People who understand “public choice” are usually not very optimistic about the future of economic liberty.
Simply stated, we recognize that politicians have an incentive to hook people on the “heroin of government dependency.” And that doesn’t end well.
But I don’t want to be too fatalistic. Every so often, we get policy makers who advance free markets, either for ideological or political reasons.
That’s what happened in the late 1900s, triggered by leaders such as Ronald Reagan and Margaret Thatcher.
Sadly, it didn’t last.
Let’s look at an article by Antara Haldar, published by Project Syndicate. The author, a Professor of Empirical Legal Studies at Cambridge, wants readers to believe that the era of free markets is over.
Given the mediocre-to-bad policies of the Bush/Obama/Trump/Biden years, as well as the gradual erosion of economic freedom in Western Europe, one can certainly make an argument that economic liberty is diminishing.
But that’s not the author’s point. She’s trying to argue that free markets are diminishing because such policies have failed.
Half a century ago, the “Chicago Boys” embarked on an experiment in Augusto Pinochet’s post-coup Chile that would become the dominant economic-policy framework of our time, introducing a raft of radical measures inspired by the ideas of Milton Friedman and the rest of the Chicago School. These ideas – born of an absolute faith in markets and an equally absolute suspicion of government – went on to rule the economics discipline and, more importantly, economic policymaking for the next 35 years. Not until the collapse of Lehman Brothers in September 2008, soon followed by the global financial crisis, did the Chicago School’s ascendancy end.
I sputtered with disbelief at the final sentence above.
The global financial crisis was caused by bad government policy, with monetary policy and housing subsidies at the top of the list (and don’t forget the TARP bailout, which was a bad government policy in response to a crisis caused by the other bad government policies).

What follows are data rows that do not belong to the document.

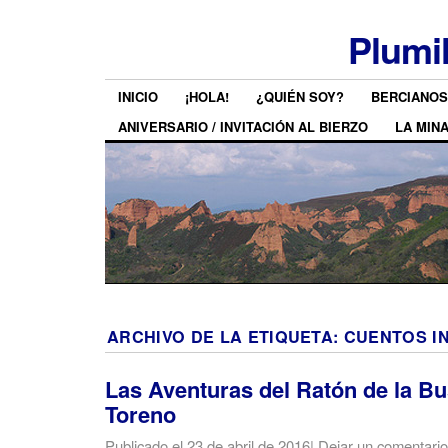
Plumi
INICIO
¡HOLA!
¿QUIÉN SOY?
BERCIANOS
ANIVERSARIO / INVITACIÓN AL BIERZO
LA MIN
ARCHIVO DE LA ETIQUETA:
CUENTOS I
Las Aventuras del Ratón de la Bus
Toreno
Publicado el
23 de abril de 2016
|
Dejar un comentario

Let’s dig deeper in the author’s argument. Here’s an excerpt about the era when free markets were in the ascendancy,
Following the stagflation of the 1970s, which amounted to a crisis for Keynesianism, Friedman’s prescription of disciplining government spending and freeing markets through deregulation and trade liberalization was carried out widely. It was implemented not only in Chile but also in the United States under President Ronald Reagan and the United Kingdom under Prime Minister Margaret Thatcher in the 1980s. Moreover, the same policies were also introduced – some might say imposed – globally through the Washington Consensus: a package of free-market measures pushed on developing countries.
This is a reasonable depiction of what happened, including the mention of the “Washington Consensus.”
But what follows does not make sense. Ms. Haldar wants readers to believe that free enterprise is an inadequate system because people don’t always make rational decisions.
But what if many of the biggest problems confronting the global economy have been misdiagnosed? …While Friedman’s account of self-equilibrating markets involved economic agents whose features were largely implicit, …Lucas’s model makes explicit the idea that we are all constantly processing large volumes of information to maximize our own welfare for any given economic context. Yet behavioral economics…has shown the “rational actor” to be a chimera. …individuals’ and firms’ actions routinely deviate from economic rationality. …Where does this leave the economic orthodoxy of the past 50 years? The prognosis is not good. With one foot already in the grave, the Chicago School’s remaining exponents would do well to reckon with its gory Chilean origin story. If neoliberalism’s core assumptions bear no resemblance to real-world outcomes, economists owe it to themselves – and above all to the public – to acknowledge its true nature.
I certainly agree that people are not always rational, but why does that somehow weaken the attractiveness of free enterprise compared to the various strains of statism?
If anything, it should make economic liberty even more attractive since there’s a feedback mechanism that rewards smart choices and punishes bad choices.
I’ll close by noting that the “Chicago School” sometimes uses theoretical models with assumptions such as perfect information, rational choices, and zero transaction costs. But that doesn’t mean advocates think that’s a description of the real world. They just want to set those factors to the side when explaining something else.
That being said, I think the “Austrian School” often offers a better way of thinking about economics.